Les 20% des foyers les plus aisés risquent de ne pas profiter tout de suite de la suppression de la taxe d'habitation, prévient Emmanuel Macron. Une décision susceptible de faire gagner plusieurs milliards d'euros à l'Etat.

C’est une petite phrase qui fait grincer des dents. Celles des 20% foyers fiscaux les plus aisés qui pourraient ne pas profiter tout de suite de la suppression de la taxe d’habitation. Pour sa première interview du quinquennat à l’occasion du 14 juillet, Emmanuel Macron a émis, mardi, l’idée d’en décaler l’application « pour les plus fortunés d'entre nous ».

Pourquoi les « plus fortunés » sont visés ?

Promesse de campagne présidentielle d’Emmanuel Macron, la suppression de la taxe d’habitation, a été actée pour 80% des foyers fiscaux. Ils en sont exonérés, depuis cette année, après une baisse progressive en 2018 et en 2019. Pour les 20% des foyers les plus aisés ( 2 500 euros nets de revenus mensuels pour un célibataire), en revanche, l’exonération ne doit débuter, en théorie, qu’en 2021, avec une baisse d’un tiers en 2021, de deux tiers en 2022, avant d’être définitivement supprimée sur toutes les résidences principales en 2023.

Lire aussi : Qui ne paiera pas plein pot la taxe d'habitation ?
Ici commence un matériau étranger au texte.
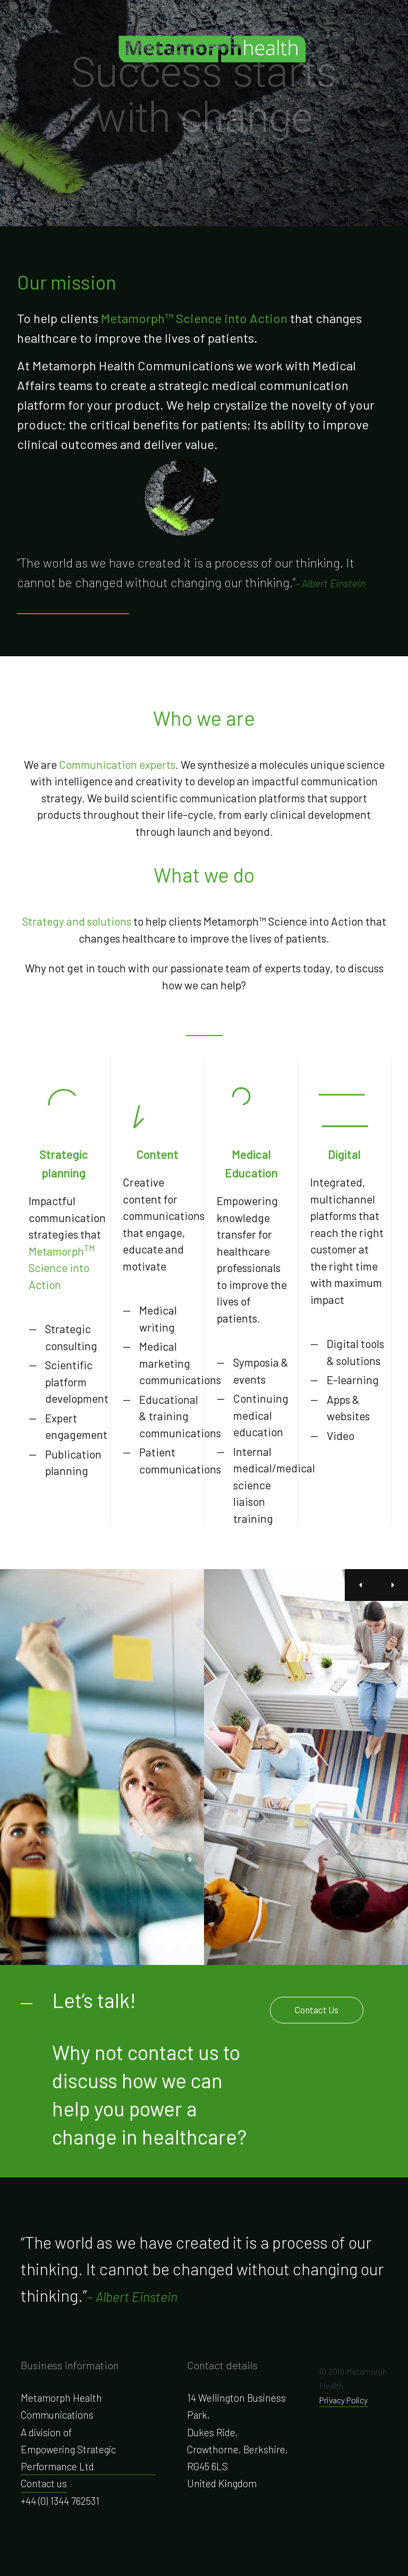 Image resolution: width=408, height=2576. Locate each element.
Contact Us (316, 2009)
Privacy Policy (343, 2400)
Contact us (44, 2483)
Sauf que la crise du coronavirus est passée par là. Le chef de l’Etat a annoncé mardi qu'« au moins 100 milliards d'euros » de plus seront consacrés à « la relance industrielle, écologique, locale, culturelle et éducative » pour permettre à la France de rebondir. Une nouvelle injection d'argent public prévue pour « la rentrée » et qui s'ajoutera aux 460 milliards déjà engagés en mesures sectorielles et de soutien à l'économie depuis le début de l'épidémie. Alors que le déficit public va atteindre 11,4% du PIB cette année, l’exécutif a besoin de trouver des marges de manœuvre.
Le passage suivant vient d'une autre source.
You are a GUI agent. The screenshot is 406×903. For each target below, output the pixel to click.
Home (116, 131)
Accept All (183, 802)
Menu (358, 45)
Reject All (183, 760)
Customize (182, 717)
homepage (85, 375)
Pas question d’augmenter les impôts, car sinon « les gens ne consomment pas, le doute s'installe et le pays ne repart pas », explique le chef de l’Etat. L’une des pistes serait donc, non pas d’augmenter les impôts, mais de ne pas les baisser. Une différence que certains jugeront ténue. A la décharge du chef de l’Etat, il ne voulait pas, à l’origine, supprimer la taxe d’habitation pour les plus aisés. C’est le Conseil constitutionnel qui lui avait enjoint de le faire pour éviter toute rupture d’égalité des citoyens devant l’impôt.

Combien l’Etat pourrait-il économiser ?

La suppression définitive de la taxe d’habitation pour 80% des ménages coûte 10 milliards d’euros à l’Etat, qui s’est engagé à compenser l’intégralité du manque à gagner auprès des collectivités locales. La suppression totale pour les 20% restant est évaluée à près de 7 milliards d’euros à l’horizon 2023. Si l’exécutif venait à la reporter, « le gain pour les finances publiques est estimé par Bercy à 2,4 milliards d'euros en 2021, et à 2,9 milliards en 2022 », soulignent Les Echos.
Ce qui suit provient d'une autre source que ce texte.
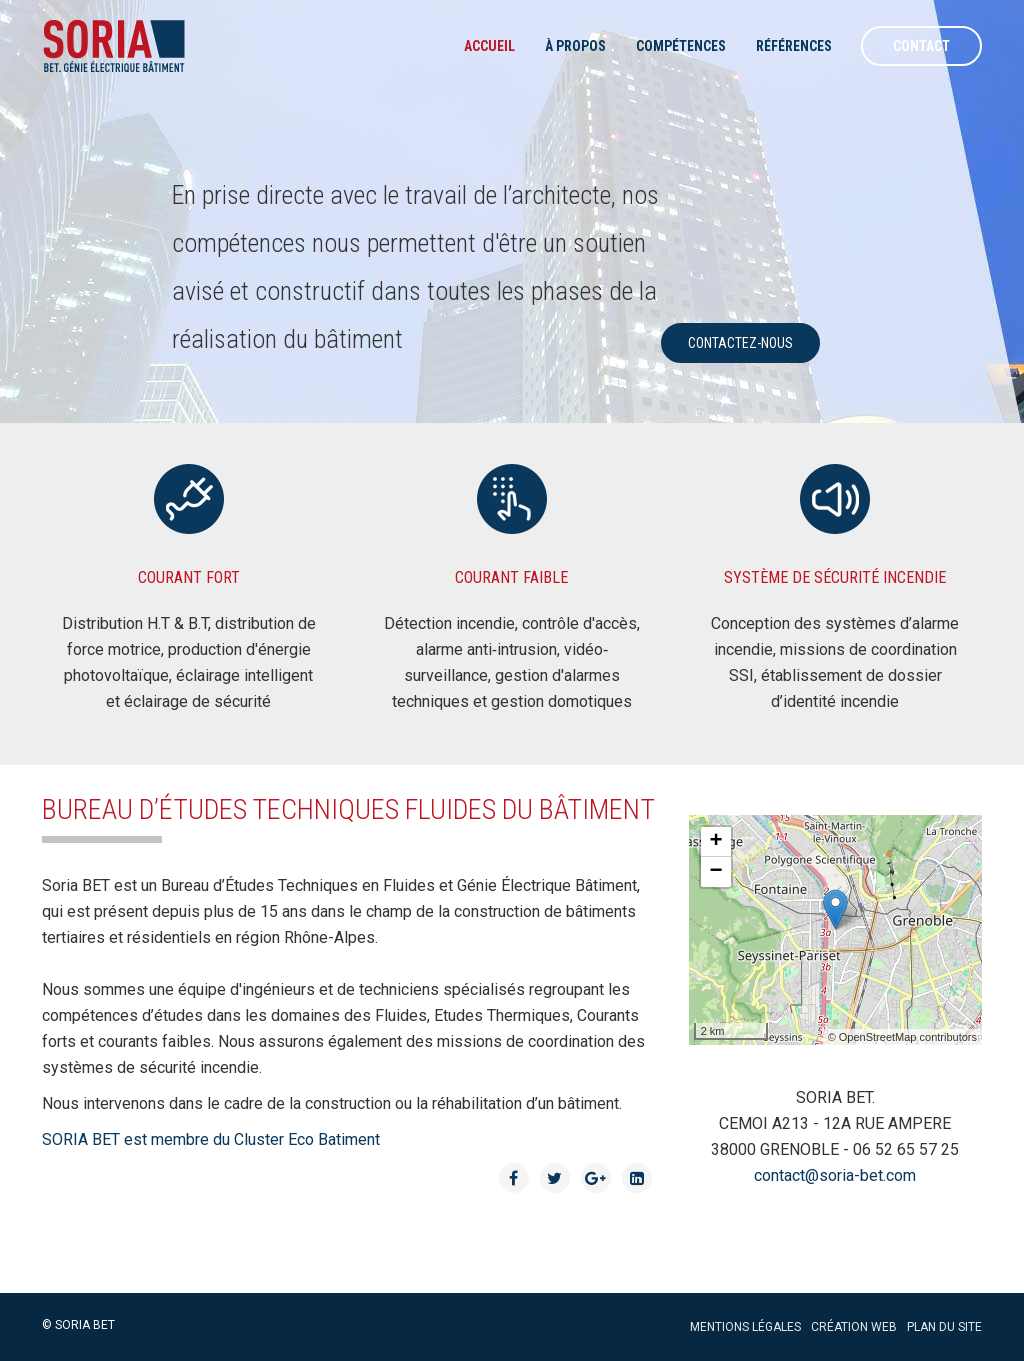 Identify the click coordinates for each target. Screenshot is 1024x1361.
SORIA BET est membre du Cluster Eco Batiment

Une cagnotte non négligeable qui pourrait avoir l’avantage pour le chef de l’Etat (même s’il refuse de rétablir l'impôt sur la fortune) de montrer qu’il a entendu, en partie, les appels répétés à gauche de faire contribuer les plus riches pour financer la lutte contre la crise sanitaire et économique.

Le report peut-il durer longtemps ?

La réponse est visiblement non. Alors que le Premier ministre devrait préciser les contours d’un éventuel report de la suppression de la taxe d’habitation ce mercredi après-midi lors de son discours de politique générale, celle-ci, selon les experts, ne pourrait pas, juridiquement, tenir la route sur la durée. « Pour passer l’examen constitutionnel, le gouvernement devra donc inscrire l’horizon à partir duquel il pense pouvoir entamer la suppression totale de la taxe d’habitation, dans la prochaine loi de finances », explique Alexandre Maitrot de la Motte, professeur de droit public, interrogé par le quotidien L’Opinion. « C'est un décalage de court terme, pas un renoncement. A priori, nous pourrions décaler d'un an cette suppression totale sans risque d'inconstitutionnalité », indique une source gouvernementale, interrogée par Les Echos.